§ **Task**
Although the entries contain pictures, repeat only their words, exactly as written.

§ **Listed records**
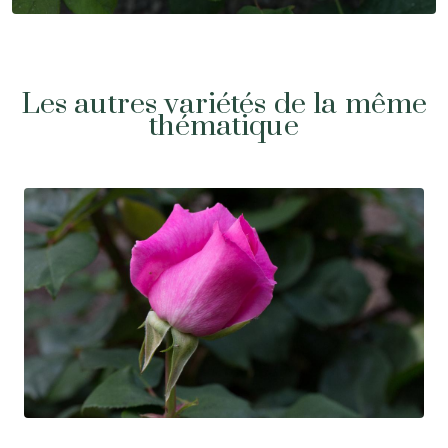
Les autres variétés de la même
thématique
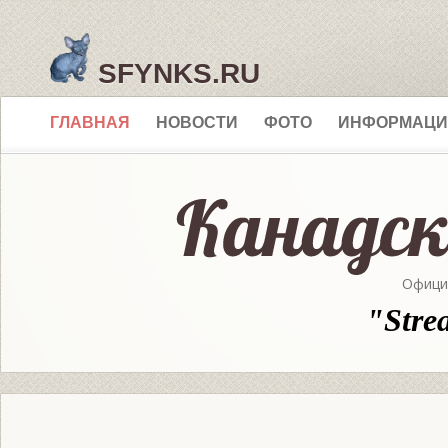
SFYNKS.RU
ГЛАВНАЯ
НОВОСТИ
ФОТО
ИНФОРМАЦИ
Офици
"Stre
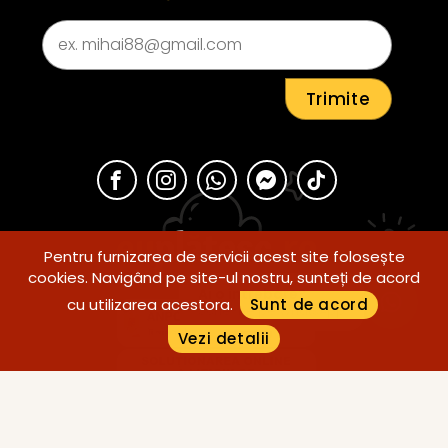
Pentru furnizarea de servicii acest site folosește
cookies. Navigând pe site-ul nostru, sunteți de acord
Ai o întrebare?
cu utilizarea acestora.
Sunt de acord
Scrie-ne pe WhatsApp
Vezi detalii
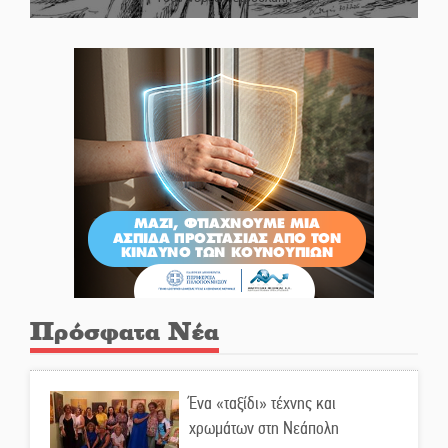
Πρόσφατα Νέα
Ένα «ταξίδι» τέχνης και
χρωμάτων στη Νεάπολη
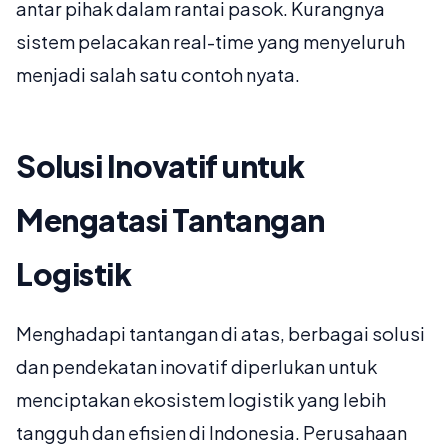
antar pihak dalam rantai pasok. Kurangnya
sistem pelacakan real-time yang menyeluruh
menjadi salah satu contoh nyata.
Solusi Inovatif untuk
Mengatasi Tantangan
Logistik
Menghadapi tantangan di atas, berbagai solusi
dan pendekatan inovatif diperlukan untuk
menciptakan ekosistem logistik yang lebih
tangguh dan efisien di Indonesia. Perusahaan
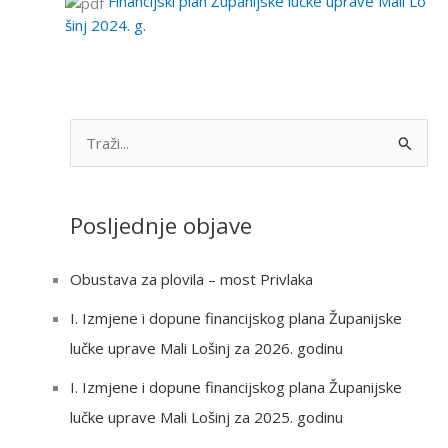
Financijski plan Županijske lučke uprave Mali Lo
šinj 2024. g.
S
e
a
Posljednje objave
r
c
Obustava za plovila – most Privlaka
h
I. Izmjene i dopune financijskog plana Županijske
f
lučke uprave Mali Lošinj za 2026. godinu
o
r
I. Izmjene i dopune financijskog plana Županijske
:
lučke uprave Mali Lošinj za 2025. godinu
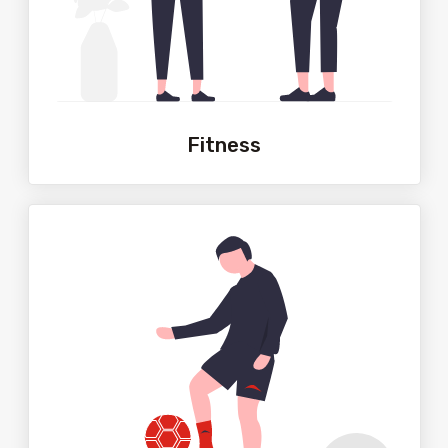
Fitness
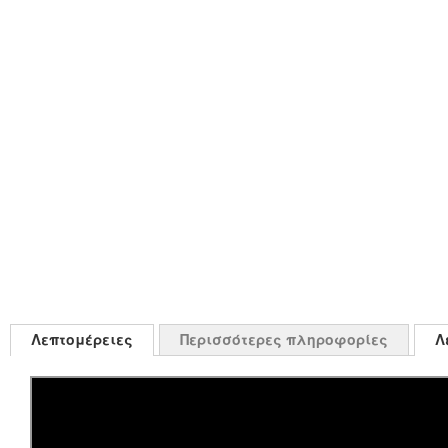
Λεπτομέρειες
Περισσότερες πληροφορίες
Λ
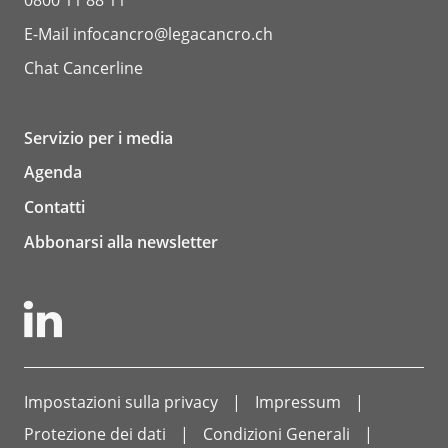
E-Mail
infocancro@legacancro.ch
Chat
Cancerline
Servizio per i media
Agenda
Contatti
Abbonarsi alla newsletter
Impostazioni sulla privacy
Impressum
Protezione dei dati
Condizioni Generali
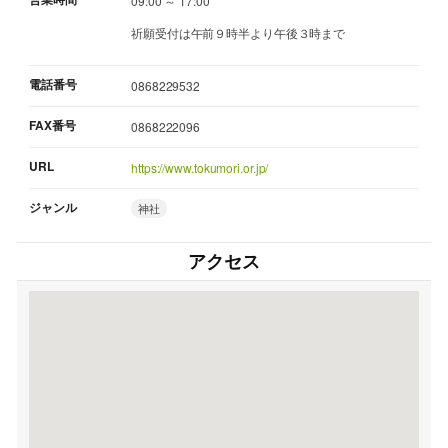
09:00 ～ 17:00
祈願受付は午前９時半より午後３時まで
電話番号
0868229532
FAX番号
0868222096
URL
https://www.tokumori.or.jp/
ジャンル
神社
アクセス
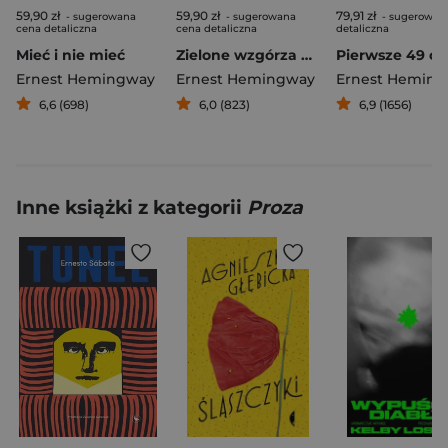
59,90 zł
59,90 zł
79,91 zł
- sugerowana
- sugerowana
- sugerowan
cena detaliczna
cena detaliczna
detaliczna
Mieć i nie mieć
Zielone wzgórza Afryki
Ernest Hemingway
Ernest Hemingway
Ernest Hemin
6,6 (698)
6,0 (823)
6,9 (1656)
Inne książki z kategorii
Proza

§ **Your response**
Les autres variétés de la même
thématique
SFYNKS.RU
ГЛАВНАЯ
НОВОСТИ
ФОТО
ИНФОРМАЦИ
Офици
"Stre
Pentru furnizarea de servicii acest site folosește
cookies. Navigând pe site-ul nostru, sunteți de acord
Ai o întrebare?
cu utilizarea acestora.
Sunt de acord
Scrie-ne pe WhatsApp
Vezi detalii
Πρόσφατα Νέα
Ένα «ταξίδι» τέχνης και
χρωμάτων στη Νεάπολη
antar pihak dalam rantai pasok. Kurangnya
sistem pelacakan real-time yang menyeluruh
menjadi salah satu contoh nyata.
Solusi Inovatif untuk
Mengatasi Tantangan
Logistik
Menghadapi tantangan di atas, berbagai solusi
dan pendekatan inovatif diperlukan untuk
menciptakan ekosistem logistik yang lebih
tangguh dan efisien di Indonesia. Perusahaan
Financijski plan Županijske lučke uprave Mali Lo
šinj 2024. g.
S
e
a
Posljednje objave
r
c
Obustava za plovila – most Privlaka
h
I. Izmjene i dopune financijskog plana Županijske
f
lučke uprave Mali Lošinj za 2026. godinu
o
r
I. Izmjene i dopune financijskog plana Županijske
:
lučke uprave Mali Lošinj za 2025. godinu
Fitness
Λεπτομέρειες
Περισσότερες πληροφορίες
Λ
E-Mail
infocancro@legacancro.ch
Chat
Cancerline
Servizio per i media
Agenda
Contatti
Abbonarsi alla newsletter
Impostazioni sulla privacy
Impressum
Protezione dei dati
Condizioni Generali
09:00 ～ 17:00
祈願受付は午前９時半より午後３時まで
電話番号
0868229532
FAX番号
0868222096
URL
https://www.tokumori.or.jp/
ジャンル
神社
アクセス
59,90 zł
59,90 zł
79,91 zł
- sugerowana
- sugerowana
- sugerowan
cena detaliczna
cena detaliczna
detaliczna
Mieć i nie mieć
Zielone wzgórza Afryki
Ernest Hemingway
Ernest Hemingway
Ernest Hemin
6,6 (698)
6,0 (823)
6,9 (1656)
Inne książki z kategorii
Proza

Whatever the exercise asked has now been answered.